[Task instructions]:
Word for word, give again the lines of the material below, from the one holding "pohřbu v minulém čísle nikd" to the last, with nothing added.

[Data for analysis]:
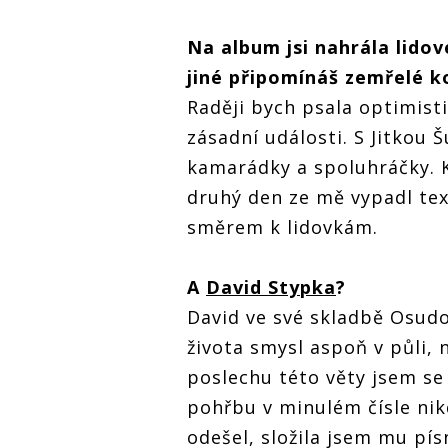
Na album jsi nahrála lido
jiné připomínáš zemřelé 
Raději bych psala optimisti
zásadní události. S Jitkou 
kamarádky a spoluhráčky. K
druhý den ze mě vypadl tex
směrem k lidovkám.
A
David Stypka
?
David ve své skladbě Osudo
života smysl aspoň v půli, 
poslechu této věty jsem se
pohřbu v minulém čísle nikd
odešel, složila jsem mu pís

[Solved problem]:
pohřbu v minulém čísle nikd
odešel, složila jsem mu pís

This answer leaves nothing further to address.